Well, that depends. At the .005 threshold, we’re more likely to get a false negative than you would at the .05 level. That means we’d be more likely to get a guilty person go free. (Indeed, the only guaranteed way to send no innocent people to jail would be to send nobody to jail. I, for one, am happy that folks like Charles Manson are behind bars.)
It isn’t as easy as saying, oh we should just switch to .005. When you adjust the p-value you’re making trade-offs between type 1 and type 2 error. With a lower p-value threshold you’re going to be getting a lot more false negatives even with fewer false positives. What we always need to be cognizant of when we’re doing policy is that significance isn’t everything– we also have to think about what the damage is if this information turns out to be incorrect. For example, doctors recommend that pregnant women should heat up cold cuts if they’re worried about listeria, which is a very low probability event but if it happens it’s horrible. It’s pretty easy to avoid room temperature cold-cuts for 9 months, so unless there’s some other difficulties attached to diet, women will probably follow this recommendation. (And if one accidentally eats room temperature coldcuts while pregnant, one shouldn’t freak out because the probability of getting listeria is very low!) But if we’re talking about something like doing chemotherapy or surgery, that’s a much more onerous action and we might want to be more sure we need it before going ahead with it.

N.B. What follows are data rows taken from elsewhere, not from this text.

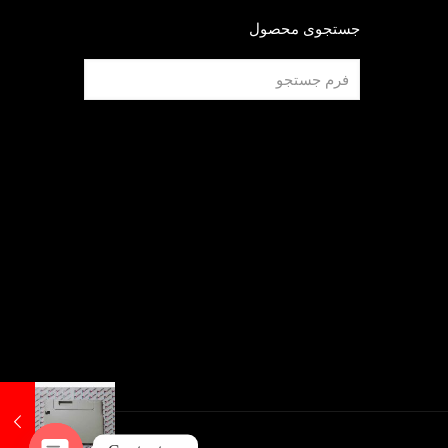
جستجوی محصول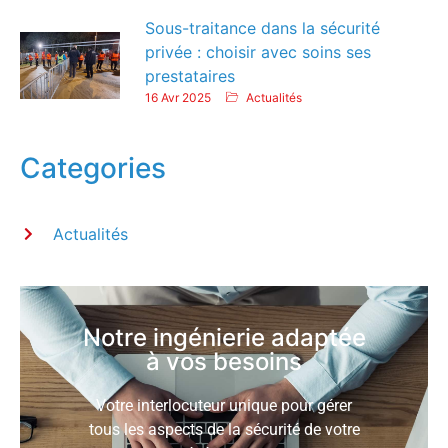
Sous-traitance dans la sécurité
privée : choisir avec soins ses
prestataires
16 Avr 2025
Actualités
Categories
Actualités
Notre ingénierie adaptée
à vos besoins
Votre interlocuteur unique pour gérer
tous les aspects de la sécurité de votre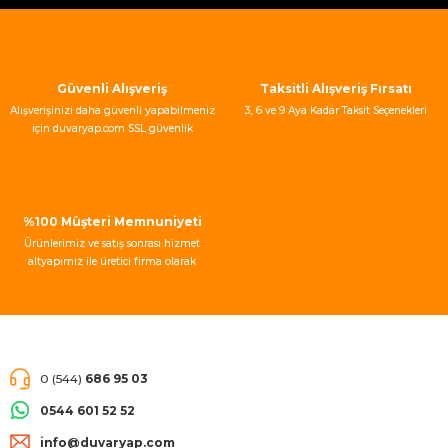
Güvenli Alışveriş
Taksitli Alışveriş Fırsatı
Alışverişinizi daha güvenli yapabilmeniz
3, 6 ve 9 Aya Kadar Taksit Seçenekleri
için duvaryap.com SSL güvenlik
sertifikası kullanmaktadır.
%100 Müşteri Memnuniyeti
Ürünlerimiz ve satış sonrası hizmet
altyapımız ile üretici firma olarak
müşteri memnuniyeti garantisi
vermekteyiz.
0 (544)
686 95 03
0544 601 52 52
info@duvaryap.com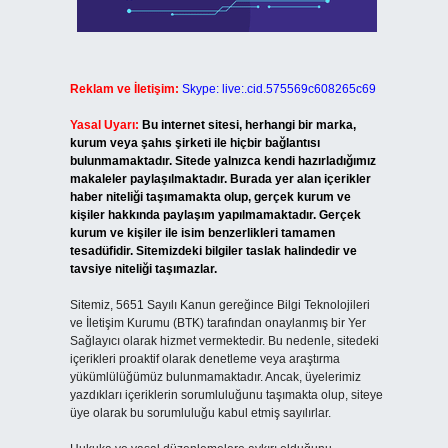
Reklam ve İletişim:
Skype: live:.cid.575569c608265c69
Yasal Uyarı:
Bu internet sitesi, herhangi bir marka,
kurum veya şahıs şirketi ile hiçbir bağlantısı
bulunmamaktadır. Sitede yalnızca kendi hazırladığımız
makaleler paylaşılmaktadır. Burada yer alan içerikler
haber niteliği taşımamakta olup, gerçek kurum ve
kişiler hakkında paylaşım yapılmamaktadır. Gerçek
kurum ve kişiler ile isim benzerlikleri tamamen
tesadüfidir. Sitemizdeki bilgiler taslak halindedir ve
tavsiye niteliği taşımazlar.
Sitemiz, 5651 Sayılı Kanun gereğince Bilgi Teknolojileri
ve İletişim Kurumu (BTK) tarafından onaylanmış bir Yer
Sağlayıcı olarak hizmet vermektedir. Bu nedenle, sitedeki
içerikleri proaktif olarak denetleme veya araştırma
yükümlülüğümüz bulunmamaktadır. Ancak, üyelerimiz
yazdıkları içeriklerin sorumluluğunu taşımakta olup, siteye
üye olarak bu sorumluluğu kabul etmiş sayılırlar.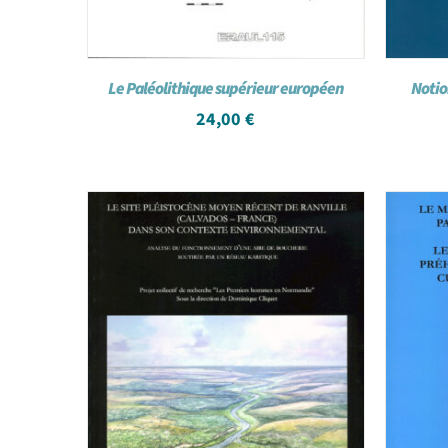
Le Paléolithique supérieur européen
Notio
24,00
€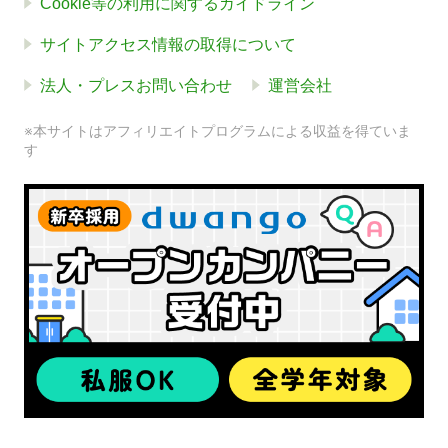
Cookie等の利用に関するガイドライン
サイトアクセス情報の取得について
法人・プレスお問い合わせ
運営会社
※本サイトはアフィリエイトプログラムによる収益を得ていま
す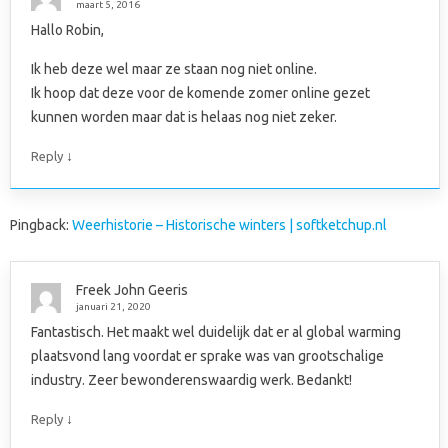
maart 5, 2016
Hallo Robin,
Ik heb deze wel maar ze staan nog niet online.
Ik hoop dat deze voor de komende zomer online gezet
kunnen worden maar dat is helaas nog niet zeker.
↓
Reply
Pingback:
Weerhistorie – Historische winters | softketchup.nl
Freek John Geeris
januari 21, 2020
Fantastisch. Het maakt wel duidelijk dat er al global warming
plaatsvond lang voordat er sprake was van grootschalige
industry. Zeer bewonderenswaardig werk. Bedankt!
↓
Reply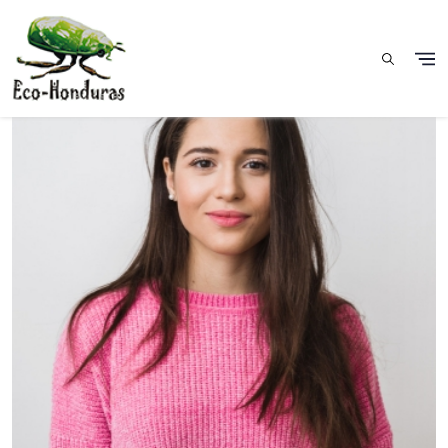
Pasar al contenido principal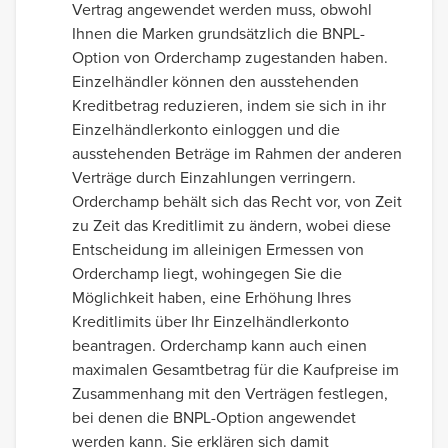
Vertrag angewendet werden muss, obwohl
Ihnen die Marken grundsätzlich die BNPL-
Option von Orderchamp zugestanden haben.
Einzelhändler können den ausstehenden
Kreditbetrag reduzieren, indem sie sich in ihr
Einzelhändlerkonto einloggen und die
ausstehenden Beträge im Rahmen der anderen
Verträge durch Einzahlungen verringern.
Orderchamp behält sich das Recht vor, von Zeit
zu Zeit das Kreditlimit zu ändern, wobei diese
Entscheidung im alleinigen Ermessen von
Orderchamp liegt, wohingegen Sie die
Möglichkeit haben, eine Erhöhung Ihres
Kreditlimits über Ihr Einzelhändlerkonto
beantragen. Orderchamp kann auch einen
maximalen Gesamtbetrag für die Kaufpreise im
Zusammenhang mit den Verträgen festlegen,
bei denen die BNPL-Option angewendet
werden kann. Sie erklären sich damit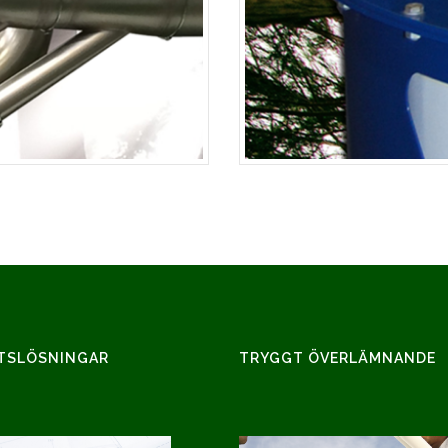
TSLÖSNINGAR
TRYGGT ÖVERLÄMNANDE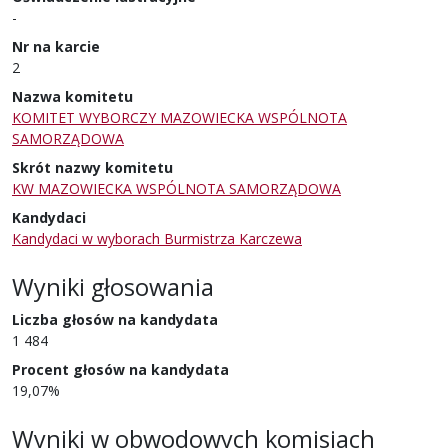
-
Nr na karcie
2
Nazwa komitetu
KOMITET WYBORCZY MAZOWIECKA WSPÓLNOTA
SAMORZĄDOWA
Skrót nazwy komitetu
KW MAZOWIECKA WSPÓLNOTA SAMORZĄDOWA
Kandydaci
Kandydaci w wyborach Burmistrza Karczewa
Wyniki głosowania
Liczba głosów na kandydata
1 484
Procent głosów na kandydata
19,07%
Wyniki w obwodowych komisjach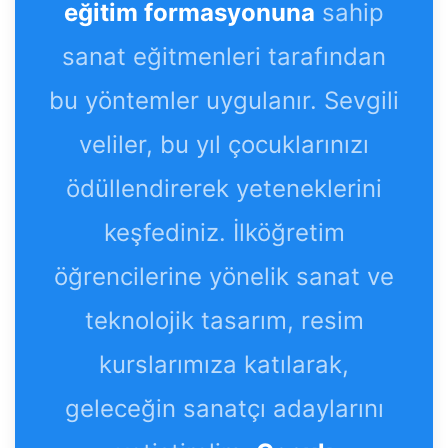
eğitim formasyonuna
sahip
sanat eğitmenleri tarafından
bu yöntemler uygulanır. Sevgili
veliler, bu yıl çocuklarınızı
ödüllendirerek yeteneklerini
keşfediniz. İlköğretim
öğrencilerine yönelik sanat ve
teknolojik tasarım, resim
kurslarımıza katılarak,
geleceğin sanatçı adaylarını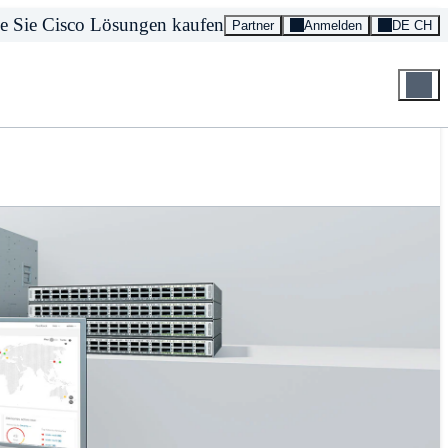
e Sie Cisco Lösungen kaufen
Partner
Anmelden
DE CH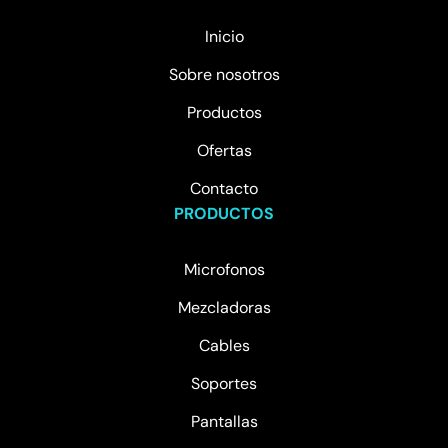
Inicio
Sobre nosotros
Productos
Ofertas
Contacto
PRODUCTOS
Microfonos
Mezcladoras
Cables
Soportes
Pantallas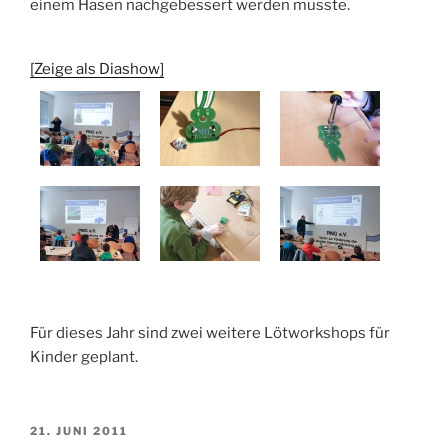
einem Hasen nachgebessert werden musste.
[Zeige als Diashow]
Für dieses Jahr sind zwei weitere Lötworkshops für
Kinder geplant.
VERÖFFENTLICHT
21. JUNI 2011
AM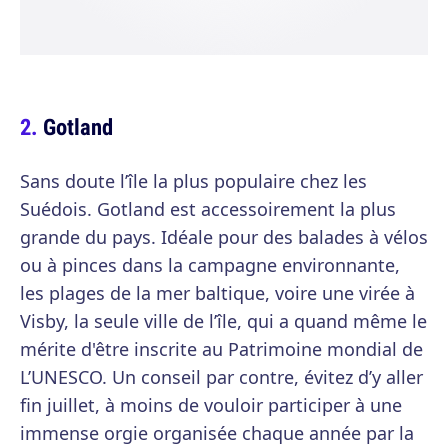
Gotland
Sans doute l’île la plus populaire chez les
Suédois. Gotland est accessoirement la plus
grande du pays. Idéale pour des balades à vélos
ou à pinces dans la campagne environnante,
les plages de la mer baltique, voire une virée à
Visby, la seule ville de l’île, qui a quand même le
mérite d'être inscrite au Patrimoine mondial de
L’UNESCO. Un conseil par contre, évitez d’y aller
fin juillet, à moins de vouloir participer à une
immense orgie organisée chaque année par la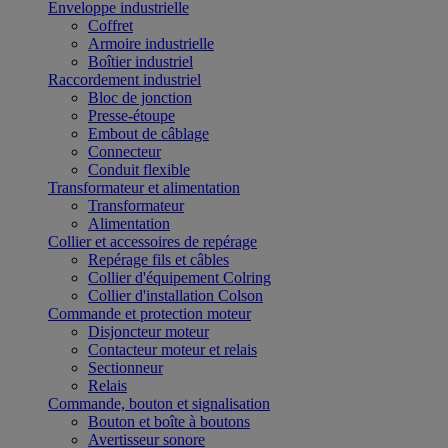
Enveloppe industrielle
Coffret
Armoire industrielle
Boîtier industriel
Raccordement industriel
Bloc de jonction
Presse-étoupe
Embout de câblage
Connecteur
Conduit flexible
Transformateur et alimentation
Transformateur
Alimentation
Collier et accessoires de repérage
Repérage fils et câbles
Collier d'équipement Colring
Collier d'installation Colson
Commande et protection moteur
Disjoncteur moteur
Contacteur moteur et relais
Sectionneur
Relais
Commande, bouton et signalisation
Bouton et boîte à boutons
Avertisseur sonore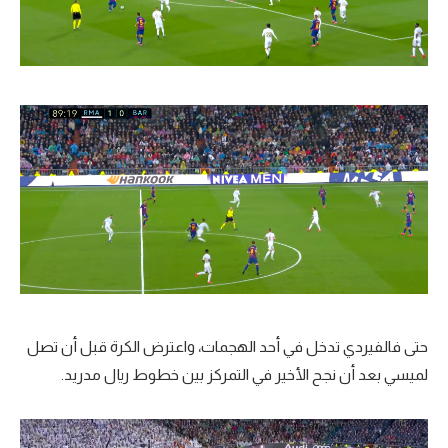
حتى فالفيردي تدخل في أحد الهجمات، واعترض الكرة قبل أن تصل
لميسي بعد أن نجح الأخير في التمركز بين خطوط ريال مدريد.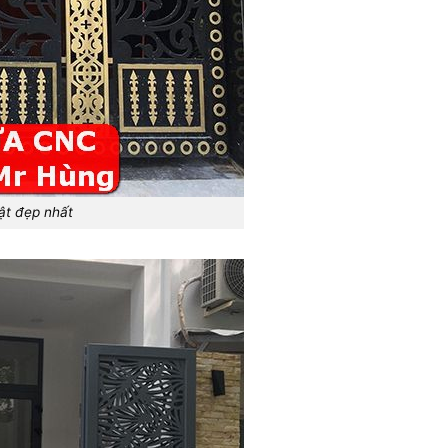
ật đẹp nhất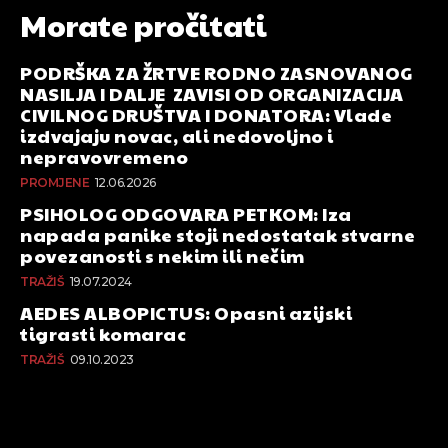
Morate pročitati
PODRŠKA ZA ŽRTVE RODNO ZASNOVANOG
NASILJA I DALJE ZAVISI OD ORGANIZACIJA
CIVILNOG DRUŠTVA I DONATORA: Vlade
izdvajaju novac, ali nedovoljno i
nepravovremeno
PROMJENE
12.06.2026
PSIHOLOG ODGOVARA PETKOM: Iza
napada panike stoji nedostatak stvarne
povezanosti s nekim ili nečim
TRAŽIŠ
19.07.2024
AEDES ALBOPICTUS: Opasni azijski
tigrasti komarac
TRAŽIŠ
09.10.2023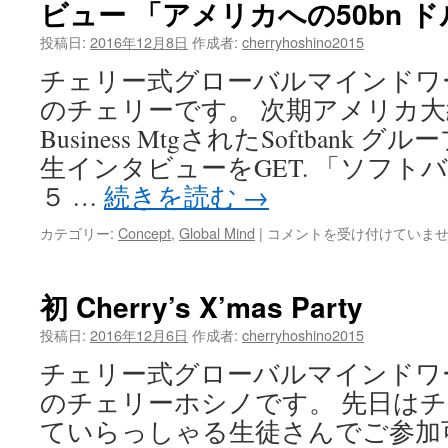
ビュー 「アメリカへの50bn 
シ
ョ
投稿日:
2016年12月8日
作成者:
cherryhoshino2015
ナ
ル
チェリー式グローバルマインドワ
プ
のチェリーです。 次期アメリカ
ロ
フ
Business MtgされたSoftbank
ェ
生インタビューをGET. 「ソフト
ッ
シ
５ …
続きを読む
→
ョ
ナ
Softbank
カテゴリー:
Concept
,
Global Mind
|
コメントを受け付けていま
ル
孫
に
正
な
義
初 Cherry’s X’mas Party
っ
社
て
長
投稿日:
2016年12月6日
作成者:
cherryhoshino2015
き
BBC
チェリー式グローバルマインドワ
た
News
生
で
のチェリーホシノです。 先日は
徒
ラ
ていらっしゃる生徒さんでご参加
さ
イ
ん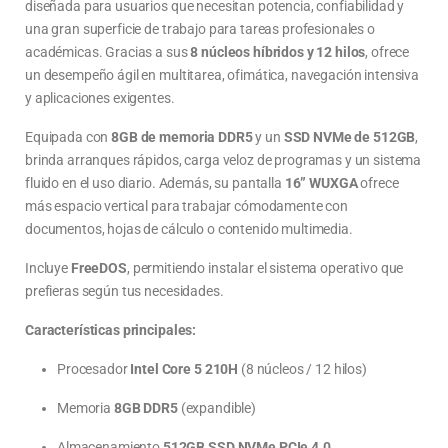
diseñada para usuarios que necesitan potencia, confiabilidad y
una gran superficie de trabajo para tareas profesionales o
académicas. Gracias a sus
8 núcleos híbridos y 12 hilos
, ofrece
un desempeño ágil en multitarea, ofimática, navegación intensiva
y aplicaciones exigentes.
Equipada con
8GB de memoria DDR5
y un
SSD NVMe de 512GB
,
brinda arranques rápidos, carga veloz de programas y un sistema
fluido en el uso diario. Además, su pantalla
16” WUXGA
ofrece
más espacio vertical para trabajar cómodamente con
documentos, hojas de cálculo o contenido multimedia.
Incluye
FreeDOS
, permitiendo instalar el sistema operativo que
prefieras según tus necesidades.
Características principales:
Procesador
Intel Core 5 210H
(8 núcleos / 12 hilos)
Memoria
8GB DDR5
(expandible)
Almacenamiento
512GB SSD NVMe PCIe 4.0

Another thing to note is that the article talks about how physics and genetics have already made this switch, while most social sciences haven’t. One big difference between the fields that have made the switch and the fields that have not is how easy it is to get large samples. A larger sample size will make it so your sample behaves more and more like the population that you’re trying to study. We can reduce both Type 1 and Type 2 errors simply by increasing the sample size. So why don’t we do that? Well, it turns out that increasing the sample size can be very very expensive when you’re dealing with people and behavior. Sometimes doing the study with a large enough sample to get 80% power and an alpha of .005 might be more expensive than just throwing that same money at the intervention you’re trying to decide about, whether or not it actually works. There probably is some resistance because people in these fields want to be able to publish their 5% results, but that’s not the main or only reason we haven’t yet made the switch. Research is complicated and expensive and we have to make trade-offs.
The context for these really does matter, and you shouldn’t necessarily put off making policy choices just because your sample size is too small to get significance (or to make policy changes just because you have significance). You always have to be aware of the costs and the benefits.
(Incidentally, in case he comes across this, Hi Dan! I’m assuming that the reporter greatly simplified your arguments here because I know you must know this stuff.)